** Opening Provided records block **

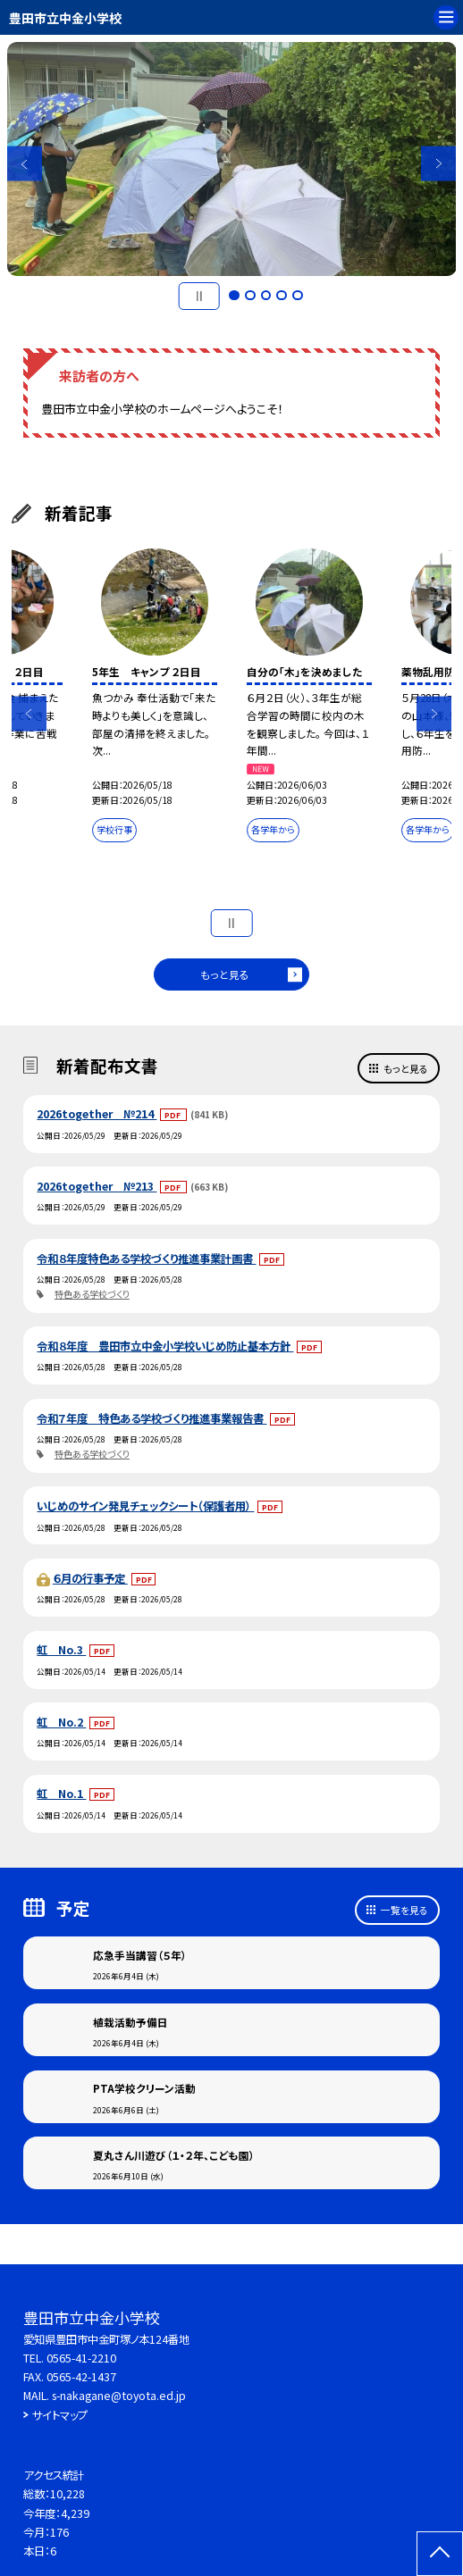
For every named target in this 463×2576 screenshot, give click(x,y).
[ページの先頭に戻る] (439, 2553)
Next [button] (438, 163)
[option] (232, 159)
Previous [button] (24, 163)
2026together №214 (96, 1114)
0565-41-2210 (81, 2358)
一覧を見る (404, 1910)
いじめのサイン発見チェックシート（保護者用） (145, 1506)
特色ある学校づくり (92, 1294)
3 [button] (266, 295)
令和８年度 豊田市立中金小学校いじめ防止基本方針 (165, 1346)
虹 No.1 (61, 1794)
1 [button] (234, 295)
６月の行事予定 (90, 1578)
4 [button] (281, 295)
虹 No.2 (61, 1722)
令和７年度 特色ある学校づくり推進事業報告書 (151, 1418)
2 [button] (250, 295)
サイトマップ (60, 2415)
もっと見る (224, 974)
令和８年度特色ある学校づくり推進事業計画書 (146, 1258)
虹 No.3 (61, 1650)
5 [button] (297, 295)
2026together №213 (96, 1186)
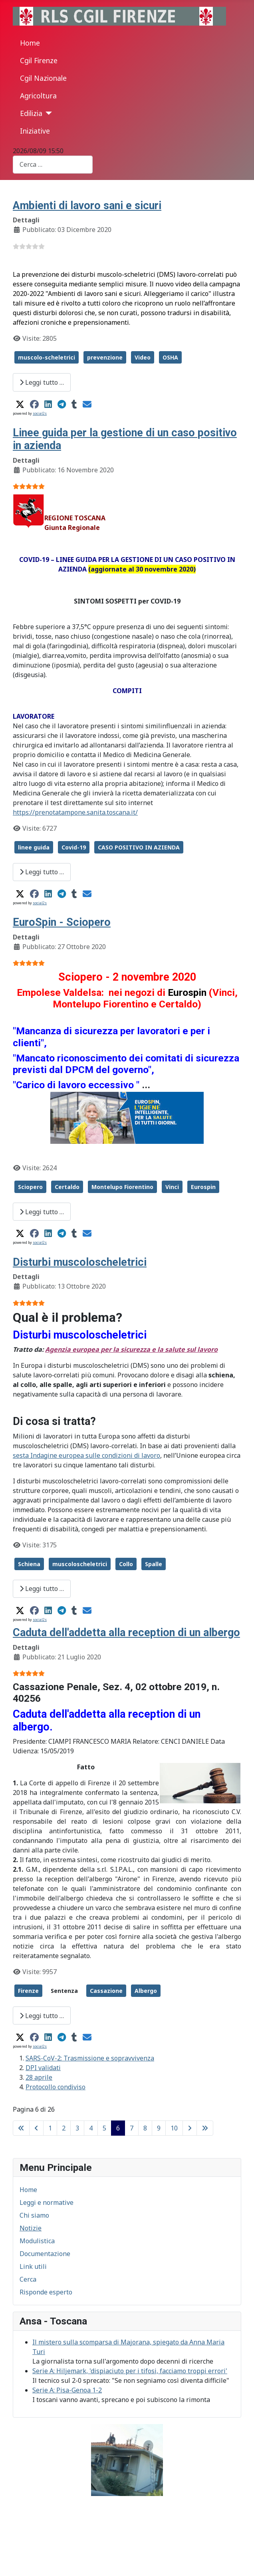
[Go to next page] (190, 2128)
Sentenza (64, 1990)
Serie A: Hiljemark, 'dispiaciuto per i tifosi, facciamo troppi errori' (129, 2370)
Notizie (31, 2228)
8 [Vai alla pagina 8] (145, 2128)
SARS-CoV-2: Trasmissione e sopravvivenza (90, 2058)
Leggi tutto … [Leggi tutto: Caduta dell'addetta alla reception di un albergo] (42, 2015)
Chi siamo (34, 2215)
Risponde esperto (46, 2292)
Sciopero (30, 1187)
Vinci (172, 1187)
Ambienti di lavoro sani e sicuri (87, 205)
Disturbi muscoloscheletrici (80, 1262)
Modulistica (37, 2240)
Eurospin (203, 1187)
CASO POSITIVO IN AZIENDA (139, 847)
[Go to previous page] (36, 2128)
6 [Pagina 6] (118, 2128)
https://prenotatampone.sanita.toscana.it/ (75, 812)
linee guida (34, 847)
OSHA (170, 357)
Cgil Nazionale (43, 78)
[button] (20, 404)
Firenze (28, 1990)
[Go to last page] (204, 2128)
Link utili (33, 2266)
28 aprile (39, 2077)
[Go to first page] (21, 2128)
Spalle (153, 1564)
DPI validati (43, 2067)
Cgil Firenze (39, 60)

** Closing Provided records block **

Task goal: Word-for-word transcription: the whole listing, with images excluded.

Output of the task:
For every named target in this 463×2576 screenshot, give click(x,y).
[ページの先頭に戻る] (439, 2553)
Next [button] (438, 163)
[option] (232, 159)
Previous [button] (24, 163)
2026together №214 (96, 1114)
0565-41-2210 (81, 2358)
一覧を見る (404, 1910)
いじめのサイン発見チェックシート（保護者用） (145, 1506)
特色ある学校づくり (92, 1294)
3 [button] (266, 295)
令和８年度 豊田市立中金小学校いじめ防止基本方針 (165, 1346)
虹 No.1 (61, 1794)
1 [button] (234, 295)
６月の行事予定 (90, 1578)
4 [button] (281, 295)
虹 No.2 (61, 1722)
令和７年度 特色ある学校づくり推進事業報告書 (151, 1418)
2 [button] (250, 295)
サイトマップ (60, 2415)
もっと見る (224, 974)
令和８年度特色ある学校づくり推進事業計画書 (146, 1258)
虹 No.3 (61, 1650)
5 [button] (297, 295)
2026together №213 (96, 1186)
[Go to next page] (190, 2128)
Sentenza (64, 1990)
Serie A: Hiljemark, 'dispiaciuto per i tifosi, facciamo troppi errori' (129, 2370)
Notizie (31, 2228)
8 [Vai alla pagina 8] (145, 2128)
SARS-CoV-2: Trasmissione e sopravvivenza (90, 2058)
Leggi tutto … [Leggi tutto: Caduta dell'addetta alla reception di un albergo] (42, 2015)
Chi siamo (34, 2215)
Risponde esperto (46, 2292)
Sciopero (30, 1187)
Vinci (172, 1187)
Ambienti di lavoro sani e sicuri (87, 205)
Disturbi muscoloscheletrici (80, 1262)
Modulistica (37, 2240)
Eurospin (203, 1187)
CASO POSITIVO IN AZIENDA (139, 847)
[Go to previous page] (36, 2128)
6 [Pagina 6] (118, 2128)
https://prenotatampone.sanita.toscana.it/ (75, 812)
linee guida (34, 847)
OSHA (170, 357)
Cgil Nazionale (43, 78)
[button] (20, 404)
Firenze (28, 1990)
[Go to last page] (204, 2128)
Link utili (33, 2266)
28 aprile (39, 2077)
[Go to first page] (21, 2128)
Spalle (153, 1564)
DPI validati (43, 2067)
Cgil Firenze (39, 60)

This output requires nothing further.